Las múltiples terapias llamadas «alternativas» representan, asimismo, un nuevo poder pastoral en tiempos de secularización. Los nuevos gurús, de luengas barbas y blanquísimas túnicas, guían al rebaño descarriado que ha abandonado los púlpitos y las sacristías. Todo es como un juego de niños: el pastor nos acompaña, por un módico precio, por el camino del equilibrio emocional, para que todas las piezas encajen idealmente en el puzzle de nuestra vida y queden atrás las asperezas y miserias de las rutinas cotidianas. Uno se queda pasmado de los niveles de infantilización y credulidad con los que personas, en otros ámbitos más prosaicos sumamente sensatas e inteligentes, defienden la enorme utilidad y el efecto regenerador de las referidas prácticas. Por cierto, y dicho sea de paso, el lenguaje de optimización de las potencialidades individuales, recuerda mucho al de la teoría económica marginalista y al utilitarismo de estirpe Benthamiano, actualmente hegemónicos en los centros de adoctrinamiento neoliberales. Los equilibrios optimizadores, la maximización de la utilidad (el hedonómetro de Manfred Max Neef1) y el culto pagano a la soberanía del consumidor remiten, puede que no casualmente, a la jerga evanescente de los sedicentes purificadores del espíritu.

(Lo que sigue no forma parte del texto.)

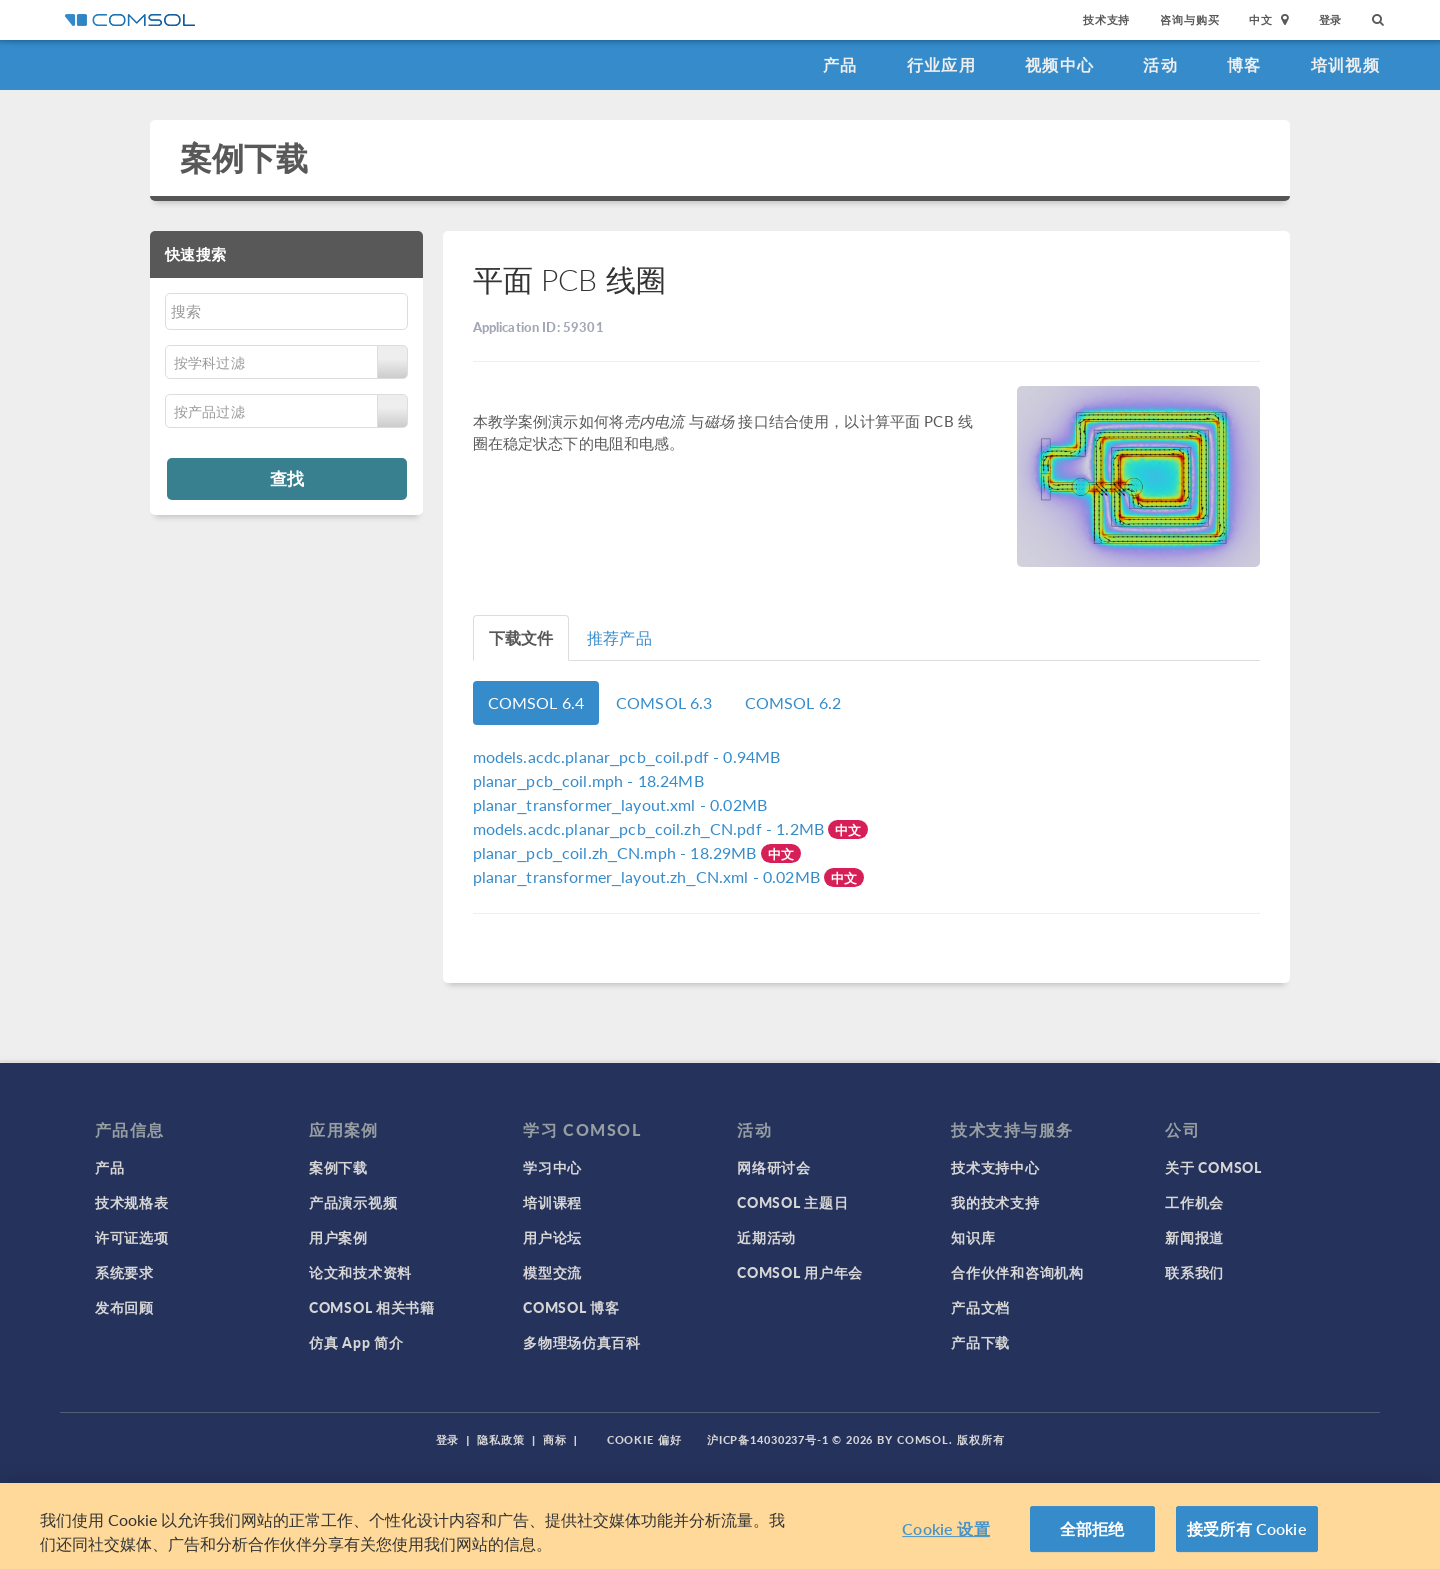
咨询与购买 (1189, 19)
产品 (840, 64)
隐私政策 (501, 1439)
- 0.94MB (627, 756)
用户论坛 (552, 1237)
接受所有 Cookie (1247, 1528)
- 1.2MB (651, 828)
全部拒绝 (1092, 1528)
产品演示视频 (353, 1202)
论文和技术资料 (360, 1272)
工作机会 (1194, 1202)
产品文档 (980, 1307)
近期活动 (766, 1237)
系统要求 (124, 1272)
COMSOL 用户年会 (800, 1272)
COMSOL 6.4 (536, 702)
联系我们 (1194, 1272)
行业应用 (941, 64)
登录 (1331, 19)
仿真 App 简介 (356, 1342)
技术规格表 (132, 1202)
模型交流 (552, 1272)
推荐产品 (619, 637)
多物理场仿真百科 (582, 1342)
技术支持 (1106, 19)
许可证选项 (132, 1237)
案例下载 (244, 157)
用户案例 (338, 1237)
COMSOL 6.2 (793, 702)
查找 (287, 478)
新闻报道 (1194, 1237)
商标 (555, 1439)
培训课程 (552, 1202)
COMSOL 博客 (571, 1307)
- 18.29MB (617, 852)
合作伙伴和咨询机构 (1017, 1272)
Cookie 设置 (945, 1528)
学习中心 (552, 1167)
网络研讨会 (774, 1167)
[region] (720, 1526)
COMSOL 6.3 (664, 702)
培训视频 (1345, 64)
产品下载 (980, 1342)
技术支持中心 (995, 1167)
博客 (1244, 64)
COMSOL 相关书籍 (372, 1307)
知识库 (973, 1237)
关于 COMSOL (1213, 1167)
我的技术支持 (995, 1202)
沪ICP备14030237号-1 (768, 1439)
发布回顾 (124, 1307)
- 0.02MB (620, 804)
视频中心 (1059, 64)
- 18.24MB (588, 780)
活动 (1160, 64)
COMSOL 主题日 (792, 1202)
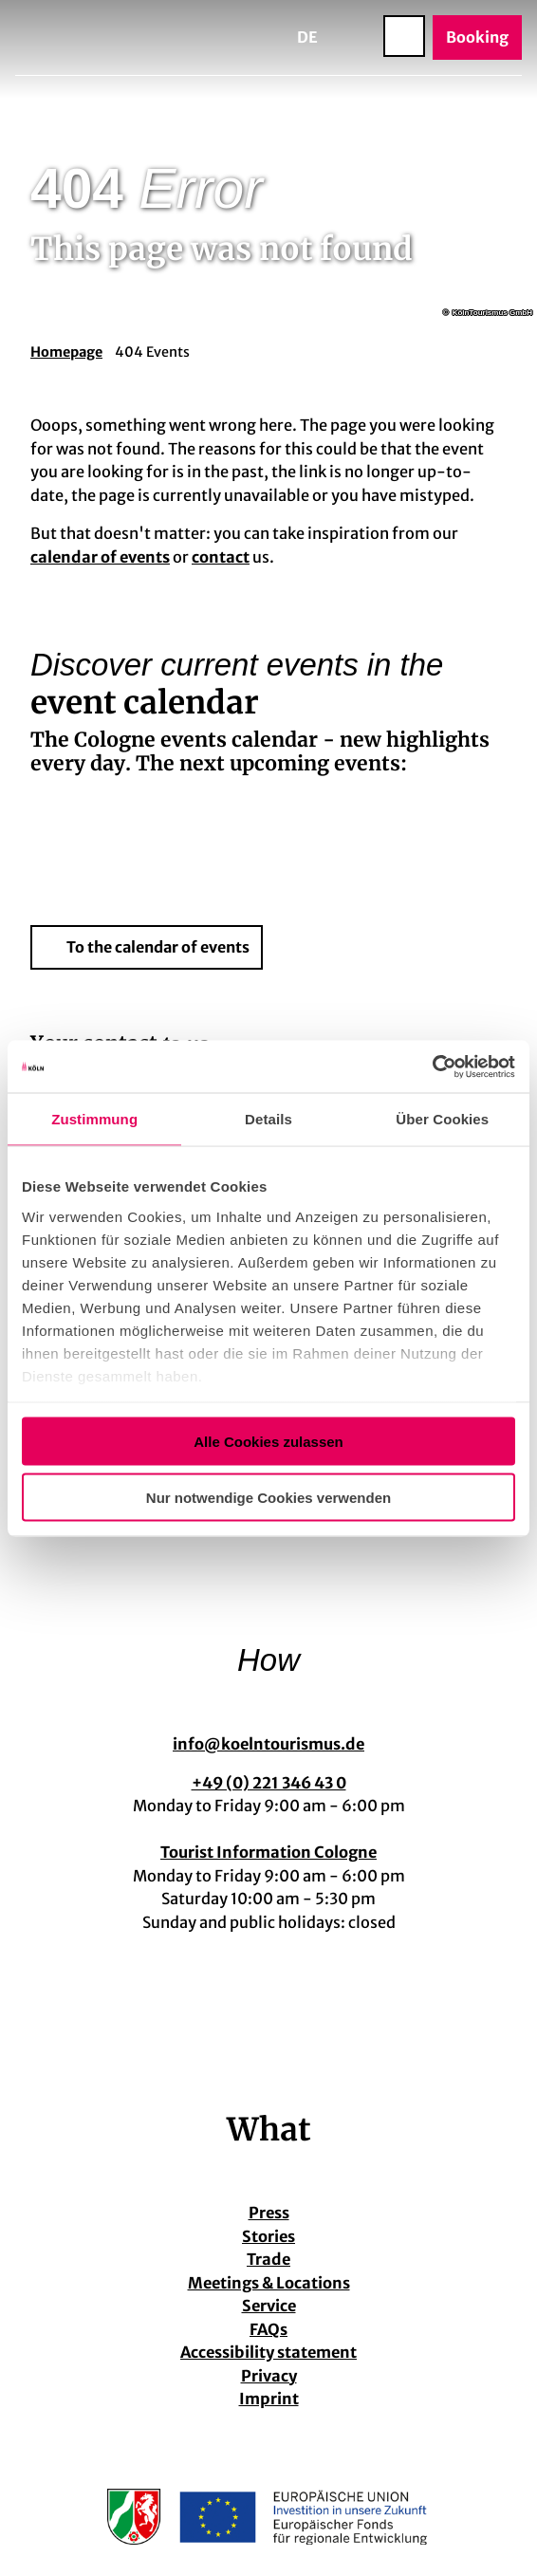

Pero quizás haya algo más. Acaso esta efervescencia emocional, aparentemente despolitizada y naïf, hunda sus raíces en algo más profundo y tenebroso. Günther Anders2 describe el «analfabetismo emocional» del tipo ideal de burgués occidental como su casi absoluta incapacidad, dada la enorme complejidad de los procesos socioeconómicos y los aparatos productivo-destructivos en los que se halla imbricado, de representarse o percibir lo que está en juego en ellos y su propio papel en el engranaje. Esa oscuridad causal, que desacopla nuestras acciones al servicio de la producción mercantil de sus efectos mediatos y lejanos, atrofia, incluso contando con la absoluta, y harto improbable, carencia de cinismo del implicado, nuestra capacidad de sentir el eco lejano de nuestros actos. El operador de drones del Pentágono o el analista de mercados de derivados de Lehman Brothers que, después de su «aséptica» jornada laboral, acuden a una sesión de yoga kundalini antes de arrullar a sus tiernas criaturas de regreso al ajardinado hogar, podrían ser casos límite de ese brutal contraste entre el desfallecimiento de nuestra capacidad de «sentir», ante la desmesura y complejidad de los procesos en los que nos hallamos inmersos, y la reclusión beatífica en la subjetividad, moralmente reequilibradora, que facilitan las onanistas tecnologías del yo.
Así pues, esa catarsis, supuestamente liberadora y regeneradora, podría estar exorcizando la tenue y lejana percepción de nuestra contribución ( en mayor o menor grado, una cuestión en absoluto baladí) al sufrimiento humano genérico que la participación en las organizaciones productivas del llamado Primer Mundo implica. Y la vehemente búsqueda de solipsistas equilibrios emocionales mostraría, sintomáticamente, la necesidad subliminal de balancear hacia lo privado-subjetivo la incapacidad de aplicar nuestras emociones (y los actos políticos que de ellas se derivarían) al enorme daño objetivo que las estructuras socioeconómicas en las que participamos produce.